CVE-2017-15355

Name of the Vulnerable Software and Affected Versions: Huawei DP300 versions V500R002C00 through V600R006C00 Huawei RP200 version V600R006C00 Huawei TE30 version V100R001C10 Huawei TE30 versions V500R002C00 through V600R006C00 Huawei TE40 versions V500R002C00 through V600R006C00 Huawei TE50 versions V500R002C00 through V600R006C00 Huawei TE60 versions V100R001C10 through V600R006C00 Huawei TX50 versions V500R002C00 through V600R006C00

Description: The issue is caused by a buffer overflow due to insufficient input validation of three different parameters in HTTP messages. An attacker may send specially crafted HTTP messages to the affected products, potentially causing service abnormalities.

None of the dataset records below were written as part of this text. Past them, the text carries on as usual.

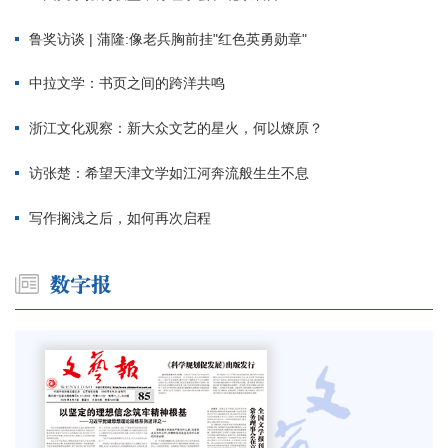
鲁奖访谈 | 蒲隆:像老兵胸前挂"红色英勇勋章"
中拉文学：书页之间的跨洋共鸣
浙江文化观察：新大众文艺的星火，何以燎原？
访张楚：希望天津文学如江河奔流般生生不息
写作搁浅之后，如何再次启程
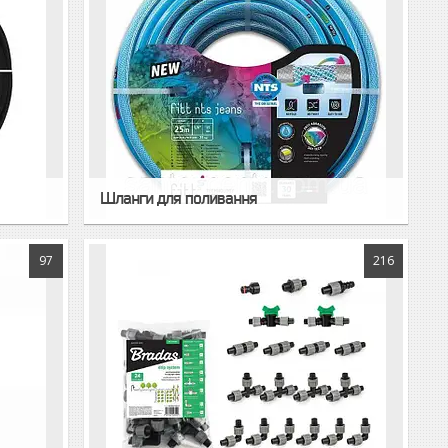
Шланги для поливання
97
216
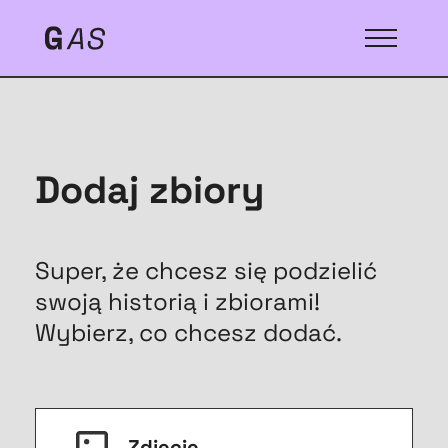
Dodaj zbiory
Super, że chcesz się podzielić
swoją historią i zbiorami!
Wybierz, co chcesz dodać.
Zdjęcie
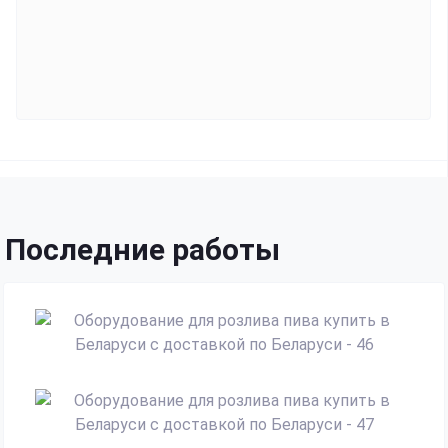
Последние работы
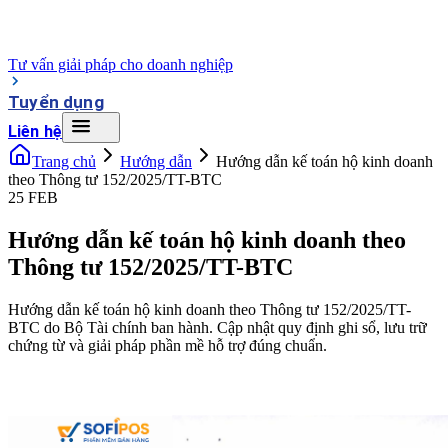
Tư vấn giải pháp cho doanh nghiệp
Tuyển dụng
Liên hệ
Trang chủ
Hướng dẫn
Hướng dẫn kế toán hộ kinh doanh
theo Thông tư 152/2025/TT-BTC
25 FEB
Hướng dẫn kế toán hộ kinh doanh theo
Thông tư 152/2025/TT-BTC
Hướng dẫn kế toán hộ kinh doanh theo Thông tư 152/2025/TT-
BTC do Bộ Tài chính ban hành. Cập nhật quy định ghi sổ, lưu trữ
chứng từ và giải pháp phần mề hỗ trợ đúng chuẩn.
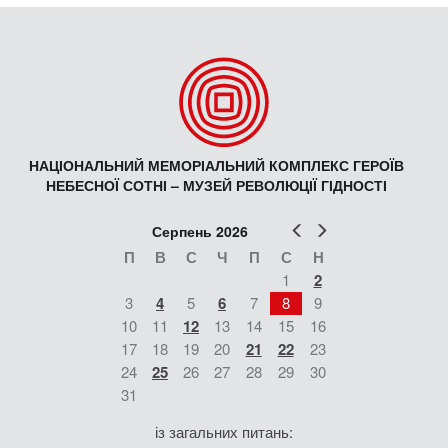
НАЦІОНАЛЬНИЙ МЕМОРІАЛЬНИЙ КОМПЛЕКС ГЕРОЇВ
НЕБЕСНОЇ СОТНІ – МУЗЕЙ РЕВОЛЮЦІЇ ГІДНОСТІ
Попер
Наст
Серпень 2026
П
В
С
Ч
П
С
Н
1
2
3
4
5
6
7
8
9
10
11
12
13
14
15
16
17
18
19
20
21
22
23
24
25
26
27
28
29
30
31
із загальних питань:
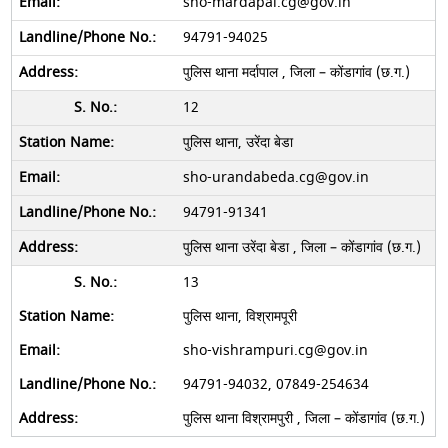
sho-mardapal.cg@gov.in
94791-94025
पुलिस थाना मर्दापाल , जिला – कोंडागांव (छ.ग.)
12
पुलिस थाना, उरेंदा बेडा
sho-urandabeda.cg@gov.in
94791-91341
पुलिस थाना उरेंदा बेडा , जिला – कोंडागांव (छ.ग.)
13
पुलिस थाना, विश्रामपूरी
sho-vishrampuri.cg@gov.in
94791-94032, 07849-254634
पुलिस थाना विश्रामपुरी , जिला – कोंडागांव (छ.ग.)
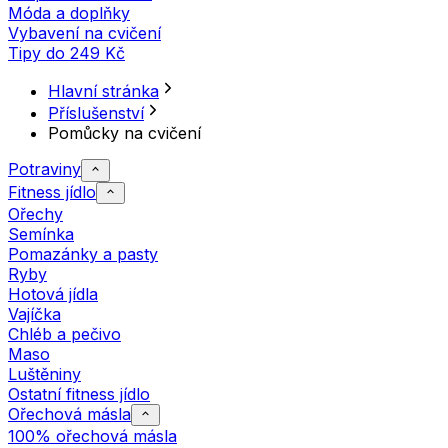
Móda a doplňky
Vybavení na cvičení
Tipy do 249 Kč
Hlavní stránka
Příslušenství
Pomůcky na cvičení
Potraviny
Fitness jídlo
Ořechy
Semínka
Pomazánky a pasty
Ryby
Hotová jídla
Vajíčka
Chléb a pečivo
Maso
Luštěniny
Ostatní fitness jídlo
Ořechová másla
100% ořechová másla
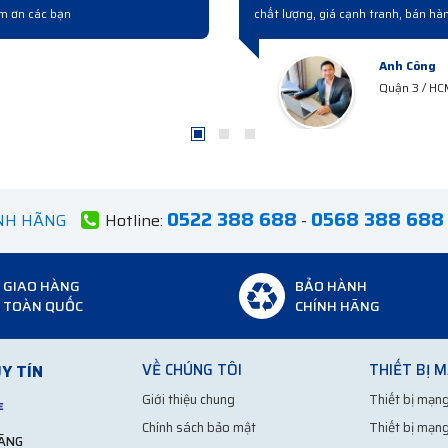
nghiệp từ lúc hỏi mua đến giao hàng và bàn giao rất chuyên nghiệp
Anh Hà
Hà Tây
0522 388 688
0568 388 688
ÍNH HÃNG
Hotline:
-
GIAO HÀNG
BẢO HÀNH
TOÀN QUỐC
CHÍNH HÃNG
VỀ CHÚNG TÔI
THIẾT BỊ 
Y TÍN
Giới thiệu chung
Thiết bị mạng
Chính sách bảo mật
Thiết bị mạng
HÃNG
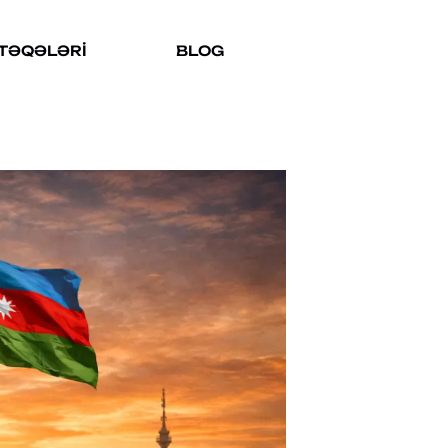
NTƏQƏLƏRİ
BLOG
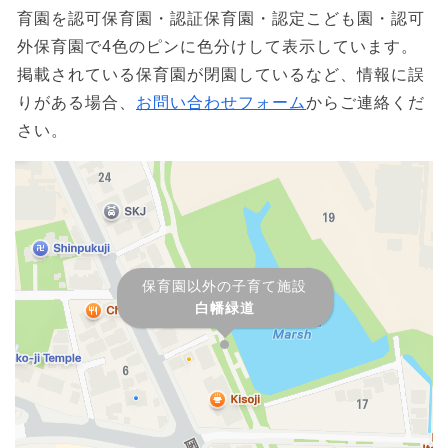
育園を認可保育園・認証保育園・認定こども園・認可
外保育園で4色のピンに色分けして表示しています。
掲載されている保育園が閉園しているなど、情報に誤
りがある場合、
お問い合わせフォーム
からご連絡くだ
さい。
保育園以外の子育て施設
白幡緑道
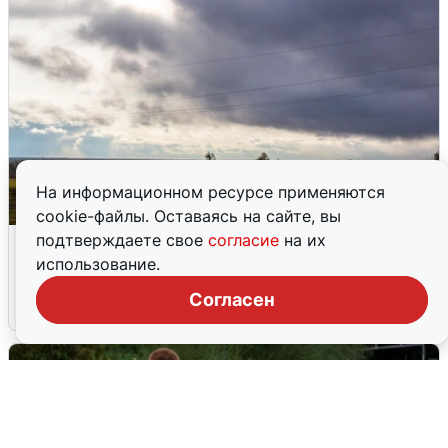
На информационном ресурсе применяются
cookie-файлы. Оставаясь на сайте, вы
Над ХМАО впервые сбили
подтверждаете свое
согласие
на их
беспилотники
использование.
Согласен
3 августа
0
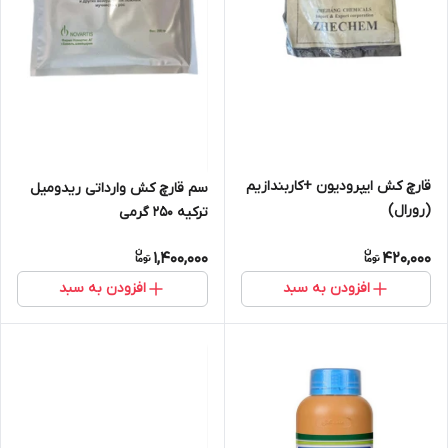
قارچ کش ایپرودیون +کاربندازیم
سم قارچ کش وارداتی ریدومیل
(رورال)
ترکیه 250 گرمی
1,400,000
420,000
افزودن به سبد
افزودن به سبد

Recommendations: For Huawei DP300 version V500R002C00, update to a version later than V600R006C00. For Huawei RP200 version V600R006C00, update to a version later than V600R006C00. For Huawei TE30 version V100R001C10, update to a version later than V100R001C10. For Huawei TE30 versions V500R002C00 through V600R006C00, update to a version later than V600R006C00. For Huawei TE40 versions V500R002C00 through V600R006C00, update to a version later than V600R006C00. For Huawei TE50 versions V500R002C00 through V600R006C00, update to a version later than V600R006C00. For Huawei TE60 versions V100R001C10 through V600R006C00, update to a version later than V600R006C00. For Huawei TX50 versions V500R002C00 through V600R006C00, update to a version later than V600R006C00. As a temporary workaround, consider restricting access to the affected products to minimize the risk of exploitation.